At least 69 people were killed in a powerful earthquake that hit a central Philippine province where dozens of people were killed by a powerful earthquake on Tuesday night.
The magnitude-6.9 earthquake that hit at about 10 p.m. trapped an unspecified number of residents in collapsed houses, nightclubs and other businesses in the hard-hit city of Bogo and outlying rural towns in Cebu province, officials said.
Rescuers scrambled to find survivors on Wednesday.
Army troops, police and civilian volunteers backed by backhoes and sniffer dogs were deployed Wednesday to carry out house-to-house searches for survivors.

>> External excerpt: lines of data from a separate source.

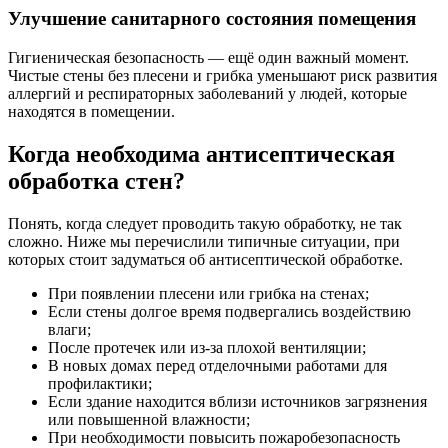
Улучшение санитарного состояния помещения
Гигиеническая безопасность — ещё один важный момент.
Чистые стены без плесени и грибка уменьшают риск развития
аллергий и респираторных заболеваний у людей, которые
находятся в помещении.
Когда необходима антисептическая
обработка стен?
Понять, когда следует проводить такую обработку, не так
сложно. Ниже мы перечислили типичные ситуации, при
которых стоит задуматься об антисептической обработке.
При появлении плесени или грибка на стенах;
Если стены долгое время подвергались воздействию
влаги;
После протечек или из-за плохой вентиляции;
В новых домах перед отделочными работами для
профилактики;
Если здание находится вблизи источников загрязнения
или повышенной влажности;
При необходимости повысить пожаробезопасность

The epicenter of the earthquake, which was set off by movement in an undersea fault line at a dangerously shallow depth of 5 kilometers (3 miles), was about 19 kilometers (12 miles) northeast of Bogo, a coastal city of about 90,000 people in Cebu province where about half of the deaths were reported, officials said.
The death toll in Bogo was expected to rise, according to officials, who said intermitted rain and damaged bridges and roads were hampering the race to save lives.
Workers were trying to transport a backhoe to hasten search and rescue efforts in a cluster of shanties in a mountain village hit by a landslide and boulders, Bogo city disaster-mitigation officer Rex Ygot told The Associated Press early Wednesday.
Deaths also were reported from the outlying towns of Medellin and San Remigio, where three coast guard personnel, a firefighter and a child were killed separately by collapsing walls and falling debris while trying to flee to safety from a basketball game in a sports complex that was disrupted by the quake, town officials said.
The earthquake was one of the most powerful to batter the central region in more than a decade and it struck while many people slept or were at home.
The Philippine Institute of Volcanology and Seismology briefly issued a tsunami warning and advised people to stay away from the coastlines of Cebu and the nearby provinces of Leyte and Biliran due to possible waves of up to 1 meter (3 feet).
No such waves were reported and the tsunami warning was lifted more than three hours later, but thousands of traumatized residents refused to return home and chose to stay in open grassy fields and parks overnight despite intermittent rains.
Cebu and other provinces were still recovering from a tropical storm that battered the central region on Friday, leaving at least 27 people dead mostly due to drownings and falling trees, knocking out power in entire cities and towns and forcing the evacuation of tens of thousands of people.